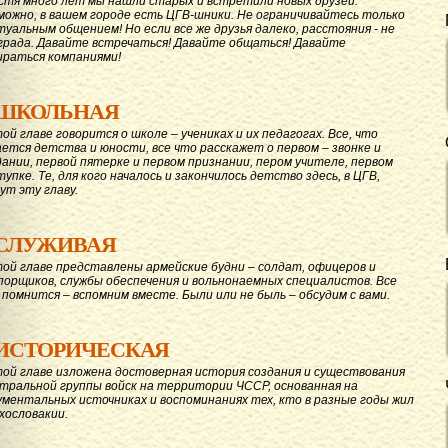
стя много лет мы нашли старых и встретили новых друзей.
можно, в вашем городе есть ЦГВ-шники. Не ограничивайтесь только
туальным общением! Но если все же друзья далеко, расстояния - не
града. Давайте вcтречаться! Давайте общаться! Давайте
ираться компаниями!
ШКОЛЬНАЯ
той главе говорится о школе – учениках и их педагогах. Все, что
ается детства и юности, все что расскажет о первом – звонке и
дании, первой пятерке и первом признании, пером учителе, первом
тупке. Те, для кого началось и закончилось детство здесь, в ЦГВ,
ут эту главу.
СЛУЖИВАЯ
той главе представлены армейские будни – солдат, офицеров и
порщиков, службы обеспечения и вольнонаемных специалистов. Все
 помнится – вспомним вместе. Были или не быль – обсудим с вами.
ИСТОРИЧЕСКАЯ
той главе изложена достоверная история создания и существования
тральной группы войск на территории ЧССР, основанная на
ументальных источниках и воспоминаниях тех, кто в разные годы жил
ехословакии.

----

→ What the task asks
What you give back must be the stretch above, starting at the line with "дании, первой пятерке" and ending at the line with "порщиков, службы обеспечения", copied exactly.

→ Output below
дании, первой пятерке и первом признании, пером учителе, первом
тупке. Те, для кого началось и закончилось детство здесь, в ЦГВ,
ут эту главу.
СЛУЖИВАЯ
той главе представлены армейские будни – солдат, офицеров и
порщиков, службы обеспечения и вольнонаемных специалистов. Все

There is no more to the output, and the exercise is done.